«Honor de caballeria» de Albert Serra
Honor de caballeria (2003) es la segunda película de Albert Serra, pero es la primera en la que emprende el camino cinematográfico que tanto le define y le honra hoy en día. En este film pueden verse ya prácticamente todos los rasgos de su estilo, desde la visión cruda y documentalista de los mitos literarios (que recuerda a El evangelio según San Mateo (1964) de Pasolini), hasta la particular dirección de actores basada sobretodo en la improvisación. La película es una adaptación libre de la novela «Don Quijote de la Mancha» de Miguel de Cervantes.
A veces parece un documental filmado por un intruso que se ha acercado sigilosamente a captar imágenes en secreto, como en un reportaje de animales. La cámara permanece a menudo escondida, reaccionando ante la acción imprevisible de los personajes para captar sus detalles más auténticos. La película es un viaje a través del silencio, los caminos, el cansancio y los descansos. Se muestran todos los paréntesis de la vida cotidiana, los fragmentos aparentemente vacíos y que normalmente serían omitidos en una película convencional.
Don Quijote intenta ejercer de líder salvador, dando lecciones al despistado y dormilón Sancho. A veces se enfada con él, llega incluso a insultarle. Pero se hace evidente su debilidad, su falsa seguridad, su duda constante, su amor por Sancho. Le habla sobre Dios y el destino, sobre su misión como caballero, sobre las tristezas y las bendiciones de la vida. Sancho guarda silencio misteriosamente, indiferente. Incrédulo o dudoso ante las afirmaciones de su líder. La cámara se acerca y se aleja, alternando entre el paisaje y los personajes.

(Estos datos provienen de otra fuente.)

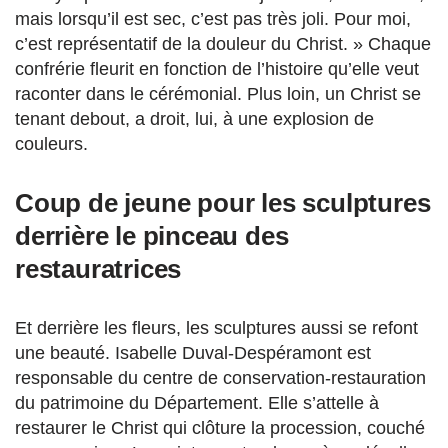
mais lorsqu’il est sec, c’est pas très joli. Pour moi,
c’est représentatif de la douleur du Christ. » Chaque
confrérie fleurit en fonction de l’histoire qu’elle veut
raconter dans le cérémonial. Plus loin, un Christ se
tenant debout, a droit, lui, à une explosion de
couleurs.
Coup de jeune pour les sculptures
derrière le pinceau des
restauratrices
Et derrière les fleurs, les sculptures aussi se refont
une beauté. Isabelle Duval-Despéramont est
responsable du centre de conservation-restauration
du patrimoine du Département. Elle s’attelle à
restaurer le Christ qui clôture la procession, couché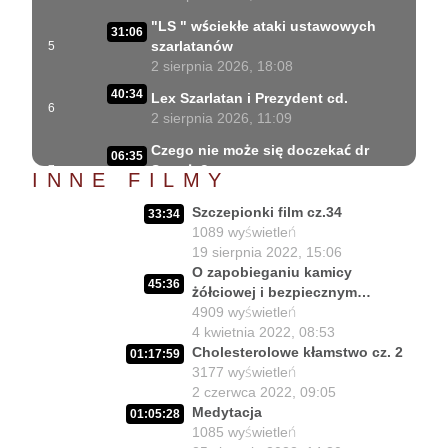
"LS " wściekłe ataki ustawowych
31:06
szarlatanów
5
2 sierpnia 2026, 18:08
40:34
Lex Szarlatan i Prezydent cd.
6
2 sierpnia 2026, 11:09
Czego nie może się doczekać dr
06:35
Suwała?
7
INNE FILMY
1 sierpnia 2026, 16:01
Szczepionki film cz.34
33:34
Szczepionkowa bańka w końcu
17:10
1089
wyświetleń
pękła!
8
19 sierpnia 2022, 15:06
1 sierpnia 2026, 10:02
O zapobieganiu kamicy
45:36
żółciowej i bezpiecznym
NIESPODZIANKA u Prezydenta
14:50
rozpuszczaniu kamieni
4909
wyświetleń
Nawrockiego!!
9
żółciowych
4 kwietnia 2022, 08:53
30 lipca 2026, 15:45
Cholesterolowe kłamstwo cz. 2
01:17:59
Czy Prezydent uratuje chorych
3177
wyświetleń
02:12:04
Polaków?
10
2 czerwca 2022, 09:05
29 lipca 2026, 11:00
Medytacja
01:05:28
1085
wyświetleń
02:03:47
Czy da się lepiej leczyć ?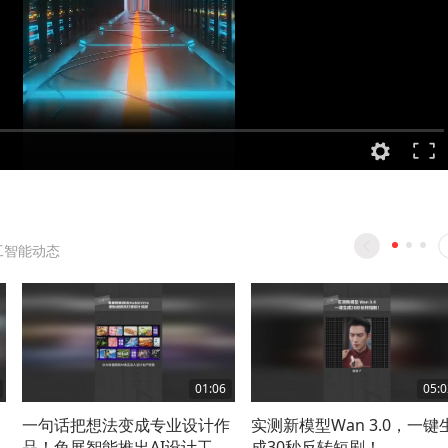
工智能动态
01:06
05:0
一句话把想法变成专业设计作
实测新模型Wan 3.0，一键
品！兔展智能推出AI设计工具
成30秒反转短剧！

Resulta irónico el contraste entre la épica que vive dentro de sí el Quijote (o que intenta creerse y transmitir a Sancho), con la vulgaridad de la experiencia que observamos. Una cruda caminata hacia ninguna parte, catalogada supuestamente como una aventura. Dos hormigas en medio de la pura naturaleza, totalmente perdidas.
Sancho lo sabe. Él solo ve una simple y aburrida rutina. No percibe la magia divina que capta Don Quijote, aunque lo intenta. Sancho no sabe si creer o no creer, pero tampoco le importa. De un modo parecido, el espectador se debate entre considerar al protagonista un héroe o un loco. Lo interesante es que tampoco importa, al fin y al cabo es un hombre más. De ahí lo conmovedor, que no estamos lejos de él. Nos basta la cruda cotidianidad en la que lo contemplamos, desmitificado de la figura literaria que es. Nos basta verle despojado de las partes dramáticas y fantasiosas de la novela, para conectar con él y conmovernos con su visión idealista, soñadora y bondadosa de la vida.
Nos basta verlos a los dos andando, bañándose en un río, comiendo piñones, haciendo una hoguera, poniéndose y quitándose la armadura, contemplando en silencio absoluto el nacimiento de la noche. Nos basta ver al Quijote enfadado con el viento o hablando con el cielo. Recordando con nostalgia «la edad de oro» en la que la humanidad vivía en paz, soñando con el día en que el mundo vuelva a ser así. Cómo un intento de convencerse también a sí mismo, de convencerse de que están bien y pueden seguir adelante.
Al final, el Quijote confiesa: «Estoy tan agotado que siento la muerte», mientras mira con ojos de niño las hojas de los árboles que mueve el viento, y las moscas bailan sobre su vieja armadura.
Un personaje secundario, interpretado por Albert Plà, pregunta a Sancho sobre sus aventuras. El escudero confiesa que el Quijote ha matado sólo a dos personas. Albert Plà le pregunta si no preferiría casarse y vivir una vida tranquila. Sancho dice: «Sería lo suyo». Sin embargo, Sancho no abandonará al Quijote. Por lealtad, por honor de caballería, aunque no sepan a dónde van ni porqué caminan, Quijote y Sancho caminan juntos, hasta sumergirse en la oscuridad.
No podrían existir el uno sin el otro.